By Martin Plaut

Raymond Louw – editor and campaigner for press freedom in South Africa and CJA stalwart – has died aged 92. He was a towering figure: brave and resolute in the face of extraordinary pressure from the apartheid state.
He edited the Rand Daily from 1966 to 1978, a term which exactly mirrored the premiership of John Vorster, one of South Africa’s most notorious leaders. Under his editorship the paper had an unrivalled reputation for exposing the worst excesses of government. This included the Muldergate scandal, when the regime bought journalists and editors at home and abroad, in an attempt to improve its international image. During Louw’s editorship of the Rand Daily Mail, studies found more than 70 percent of the United Nations’ material on apartheid came from his newspaper.

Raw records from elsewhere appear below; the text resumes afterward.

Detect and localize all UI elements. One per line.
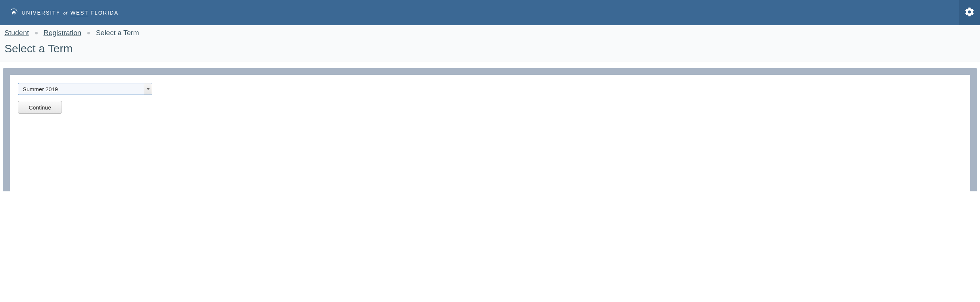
term-select-value: Summer 2019 <box>18 83 144 94</box>
brand-suffix: FLORIDA <box>91 10 119 16</box>
gear-icon <box>964 7 975 19</box>
brand-prefix: UNIVERSITY <box>22 10 60 16</box>
panel-frame: Summer 2019 Continue <box>3 68 977 191</box>
settings-button[interactable] <box>959 0 980 25</box>
breadcrumb-link-registration[interactable]: Registration <box>44 29 81 37</box>
continue-button[interactable]: Continue <box>18 101 62 113</box>
brand-text: UNIVERSITY of WEST FLORIDA <box>22 10 119 16</box>
nautilus-icon <box>10 8 18 18</box>
breadcrumb-current: Select a Term <box>96 29 139 37</box>
breadcrumb-link-student[interactable]: Student <box>5 29 29 37</box>
term-select[interactable]: Summer 2019 <box>18 83 152 95</box>
chevron-down-icon <box>144 83 152 94</box>
breadcrumb-separator <box>88 32 90 34</box>
app-header: UNIVERSITY of WEST FLORIDA <box>0 0 980 25</box>
brand-logo: UNIVERSITY of WEST FLORIDA <box>10 8 119 18</box>
page-title: Select a Term <box>5 42 975 55</box>
panel-body: Summer 2019 Continue <box>10 75 970 191</box>
svg-point-1 <box>13 12 14 13</box>
page-header-area: Student Registration Select a Term Selec… <box>0 25 980 62</box>
content-wrap: Summer 2019 Continue <box>0 62 980 191</box>
breadcrumb-separator <box>35 32 38 34</box>
brand-of: of <box>64 11 68 15</box>
breadcrumb: Student Registration Select a Term <box>5 29 975 37</box>
brand-west: WEST <box>70 10 88 16</box>
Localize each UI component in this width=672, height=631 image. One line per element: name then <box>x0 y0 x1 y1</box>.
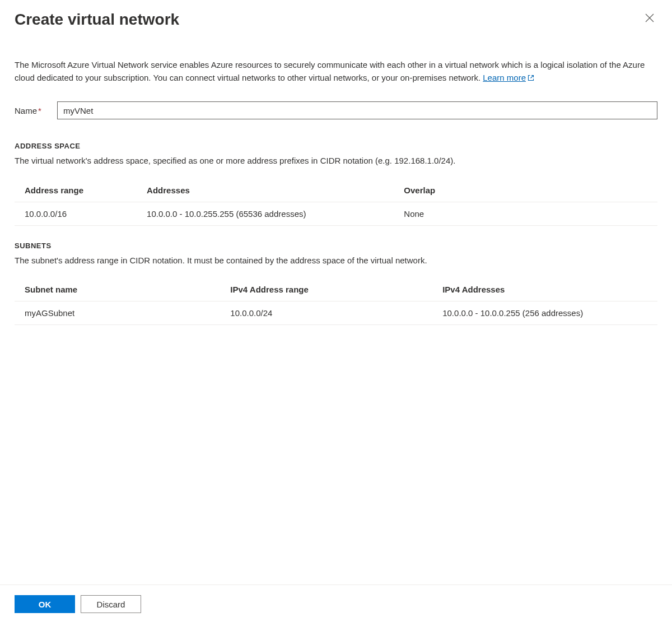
svg-line-2 <box>530 75 533 78</box>
page-title: Create virtual network <box>15 10 179 29</box>
ok-button[interactable]: OK <box>15 595 75 613</box>
table-row[interactable]: 10.0.0.0/16 10.0.0.0 - 10.0.255.255 (655… <box>15 202 657 225</box>
intro-paragraph: The Microsoft Azure Virtual Network serv… <box>15 58 657 85</box>
external-link-icon <box>528 72 534 85</box>
subnets-table: Subnet name IPv4 Address range IPv4 Addr… <box>15 279 657 325</box>
subnets-section-title: SUBNETS <box>15 242 657 250</box>
discard-button[interactable]: Discard <box>81 595 141 613</box>
addr-addresses-cell: 10.0.0.0 - 10.0.255.255 (65536 addresses… <box>137 202 394 225</box>
subnet-range-cell: 10.0.0.0/24 <box>220 301 432 325</box>
subnet-addresses-cell: 10.0.0.0 - 10.0.0.255 (256 addresses) <box>432 301 657 325</box>
learn-more-link[interactable]: Learn more <box>483 73 534 82</box>
name-label: Name* <box>15 106 50 115</box>
addr-range-cell: 10.0.0.0/16 <box>15 202 137 225</box>
addr-col-overlap: Overlap <box>394 180 657 202</box>
address-space-section-title: ADDRESS SPACE <box>15 142 657 150</box>
sub-col-name: Subnet name <box>15 279 220 301</box>
subnet-name-cell: myAGSubnet <box>15 301 220 325</box>
sub-col-range: IPv4 Address range <box>220 279 432 301</box>
address-space-table: Address range Addresses Overlap 10.0.0.0… <box>15 180 657 226</box>
footer-actions: OK Discard <box>0 584 672 631</box>
addr-col-range: Address range <box>15 180 137 202</box>
addr-col-addresses: Addresses <box>137 180 394 202</box>
required-indicator: * <box>38 106 41 115</box>
close-button[interactable] <box>642 10 657 26</box>
table-row[interactable]: myAGSubnet 10.0.0.0/24 10.0.0.0 - 10.0.0… <box>15 301 657 325</box>
addr-overlap-cell: None <box>394 202 657 225</box>
address-space-section-desc: The virtual network's address space, spe… <box>15 155 657 168</box>
name-input[interactable] <box>57 101 657 119</box>
subnets-section-desc: The subnet's address range in CIDR notat… <box>15 254 657 267</box>
sub-col-addresses: IPv4 Addresses <box>432 279 657 301</box>
intro-text: The Microsoft Azure Virtual Network serv… <box>15 60 645 82</box>
close-icon <box>645 16 654 24</box>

After the end of apartheid Louw continued to champion press freedom. At the time of the country’s first fully democratic elections in 1994, he helped to lead the Independent Media Commission, which attempted (not always successfully) to ensure impartiality within the state-owned media. He helped found the Media Business Training Foundation at Wits University, which trained black business journalists. He played a prominent role in several international organisations – including PEN.
Margie Orford, the novelist and former South African PEN president, described him as a man of “such integrity, intelligence, principle and compassion”. She added: “He taught me how to hear the views of others with an open mind and open heart. He was unfailingly courteous and patient but on matters of principle he was uncompromising.”